Locator: 470627FORD.
Data points and comments from the article:
- Ford's traditional business, known as Ford Blue, reported adjusted earnings that were down 66% compared to a year earlier
- Ford has faced years of inflated warranty costs, which have affected its earnings
- sales of Ford Motor trucks and other commercial vehicles led the automaker to beat Wall Street’s earnings estimates for the first quarter, offsetting losses of its electric vehicles.
- the automaker now expects to generate adjusted free cash flow of $6.5 billion to $7.5 billion, up from a previous outlook of $6 billion to $7 billion.
- its forecast for capital expenditures is now $8 billion to $9 billion, narrower than the $8 billion to $9.5 billion range it originally estimated.
- EPS: 49 cents adjusted vs 42 cents expected;
- automotive revenue: $39.89 billion vs $40.10 billion expected
- Ford’s overall revenue for the first quarter, including its credit business, increased about 3% year over year to $42.78 billion.
- net income for the period was $1.33 billion, or 33 cents per share, compared with $1.76 billion, or 44 cents, a year earlier.
- adjusted EBIT declined 18% year over year to $2.76 billion, or 49 cents per share.
This report seems it was written by Phil Le Beau.
Below is the story of Ford's EV business as reported by CNN: link here.
From the linked article:
Ford’s electric vehicle unit reported that losses soared in the first quarter to $1.3 billion, or $132,000 for each of the 10,000 vehicles it sold in the first three months of the year, helping to drag down earnings for the company overall.
Ford, like most automakers, has announced plans to shift from traditional gas-powered vehicles to EVs in coming years.
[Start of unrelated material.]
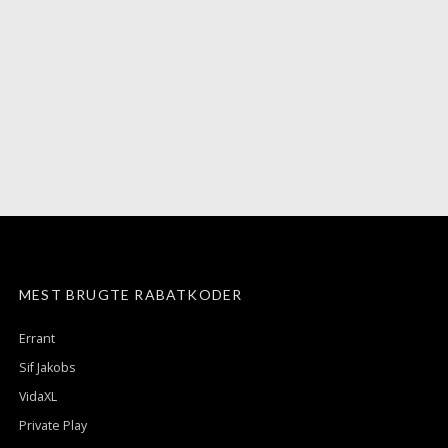
MEST BRUGTE RABATKODER
Errant
Sif Jakobs
VidaXL
Private Play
But it is the only traditional automaker to break out results of its retail EV sales. And the results it reported Wednesday show another sign of the profit pressures on the EV business at Ford and other automakers.
The EV unit, which Ford calls Model e, sold 10,000 vehicles in the quarter, down 20% from the number it sold a year earlier. And its revenue plunged 84% to about $100 million, which Ford attributed mostly to price cuts for EVs across the industry. That resulted in the $1.3 billion loss before interest and taxes (EBIT), and the massive per-vehicle loss in the Model e unit.
The losses go far beyond the cost of building and selling those 10,000 cars, according to Ford. Instead the losses include hundreds of millions being spent on research and development of the next generation of EVs for Ford. Those investments are years away from paying off.
And that means this is not the end of the losses in the unit - Ford said it expects Model e will have EBIT losses of $5 billion for the full year.
The company said it is its “intention” to be have EV pricing cover the actual costs of building each EV, rather than covering all the research and development costs, within the next 12 months. But a price war among EVs for about a year and a half has made even that measure of profitability very difficult said Ford CFO John Lawler. He said while Ford has removed about $5,000 in cost on each Mustang Mach-E, “revenue is dropping faster than we can take out the cost.”
In 2023, Ford Model e reported a full-year EBIT loss of $4.7 billion on sales of 116,000 EVs, or an average of $40,525 per vehicle, just more than a third of the first quarter loss.